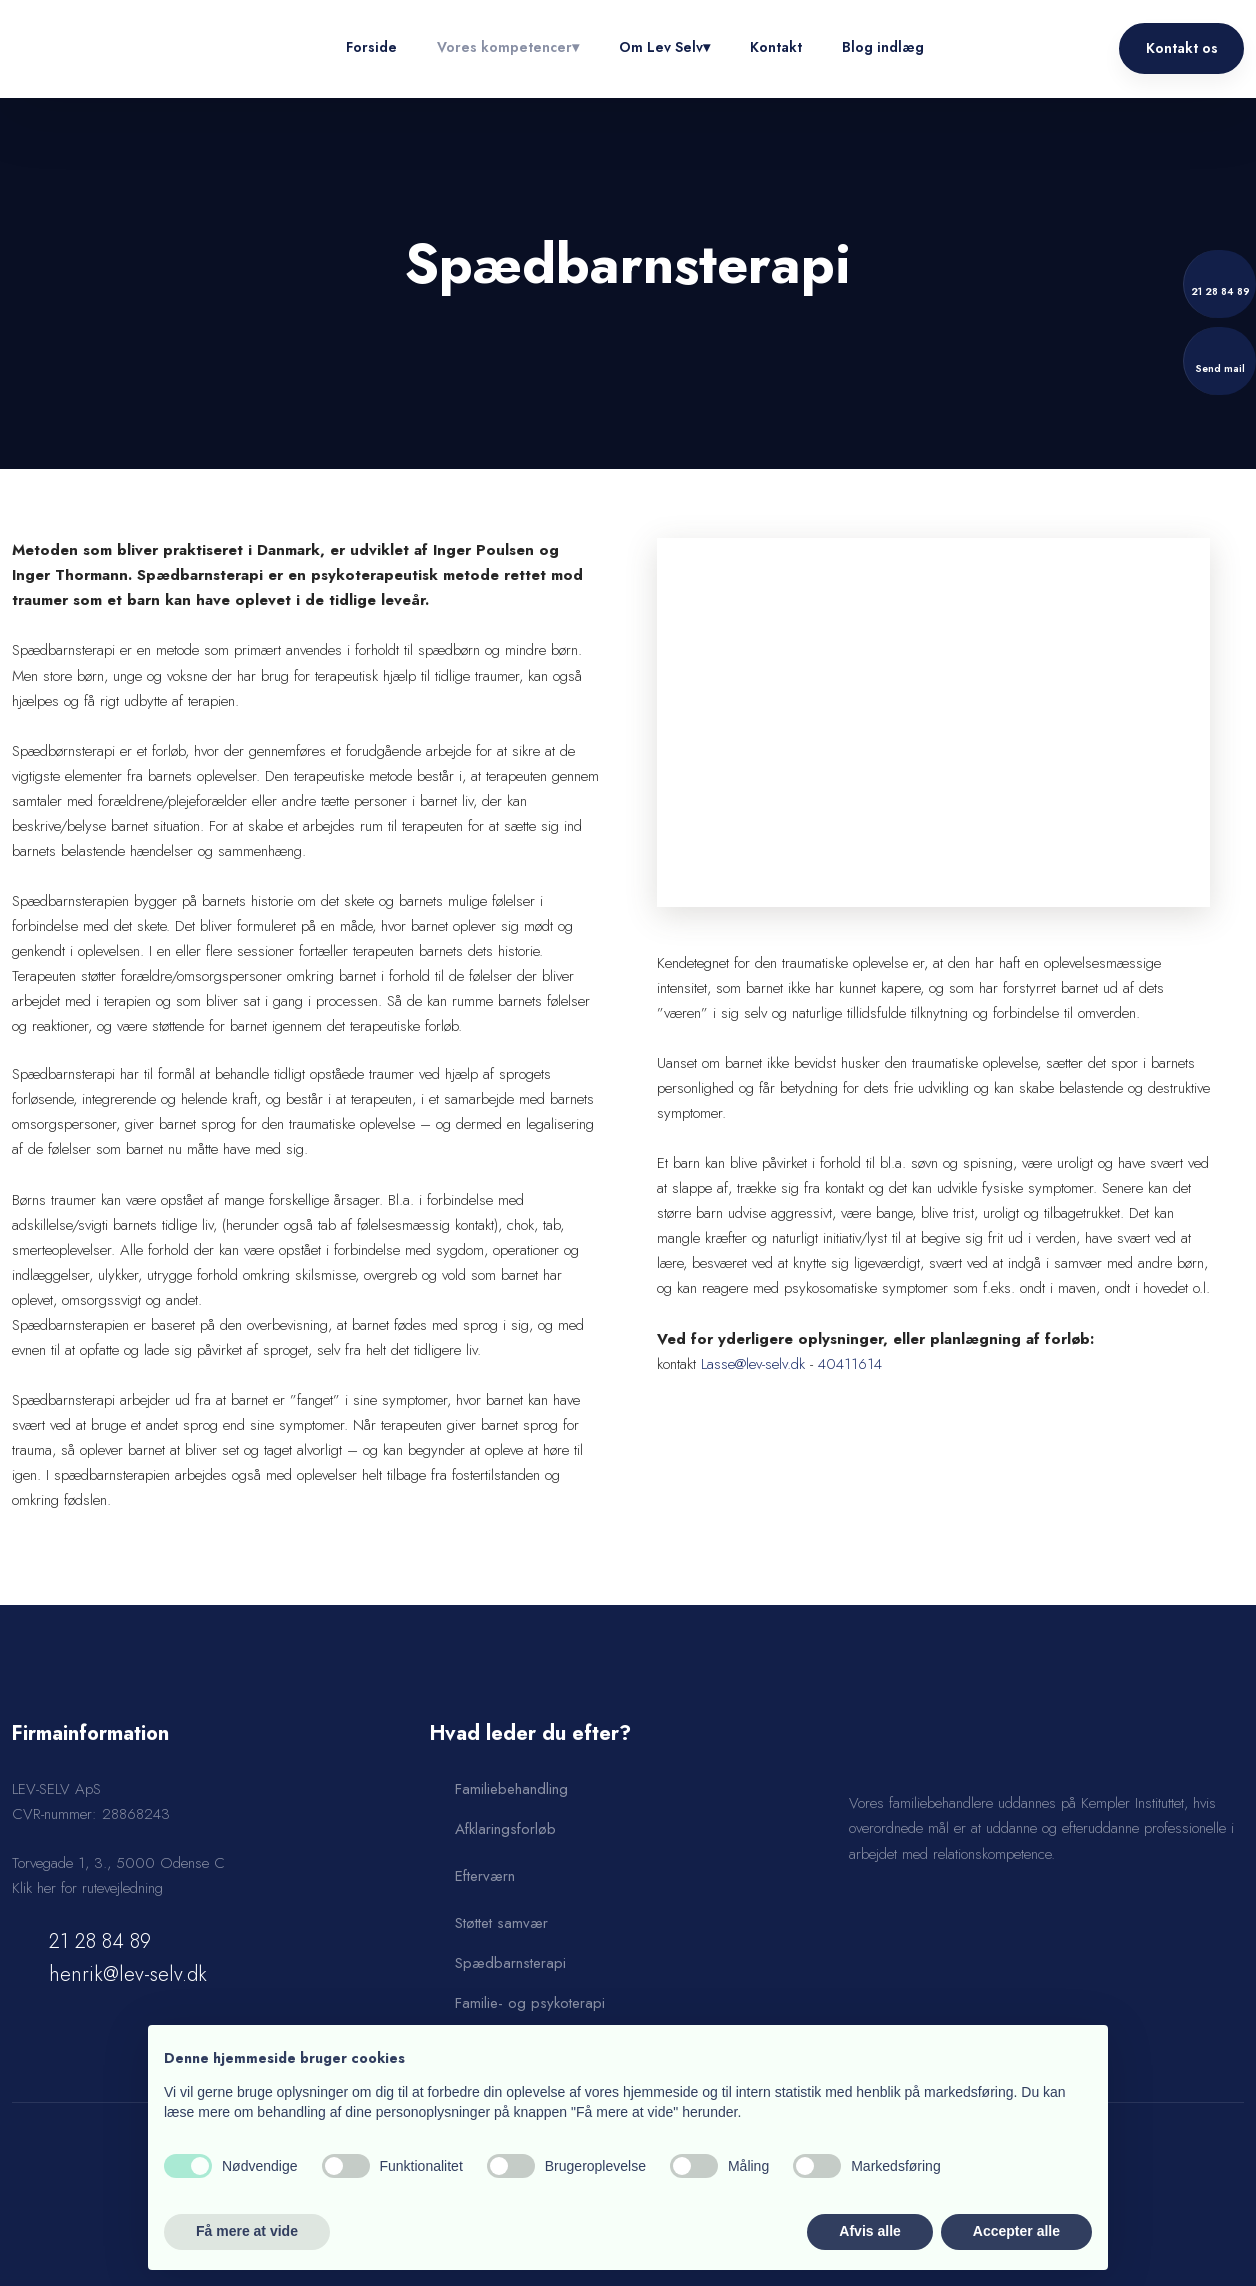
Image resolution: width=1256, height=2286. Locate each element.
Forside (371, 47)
==
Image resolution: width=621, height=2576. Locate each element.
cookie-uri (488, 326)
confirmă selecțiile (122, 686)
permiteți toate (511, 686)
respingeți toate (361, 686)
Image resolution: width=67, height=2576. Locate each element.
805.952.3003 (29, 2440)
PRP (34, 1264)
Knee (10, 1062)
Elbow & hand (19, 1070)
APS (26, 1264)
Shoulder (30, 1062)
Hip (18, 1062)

§ REQUIREMENT:
Copy the entries above exactly, but only from the line holding "Image resolution: width=1256, height=2286." through the line holding "Forside (371, 47)", both included.

§ RESPONSE AREA:
Image resolution: width=1256, height=2286. Locate each element.
Forside (371, 47)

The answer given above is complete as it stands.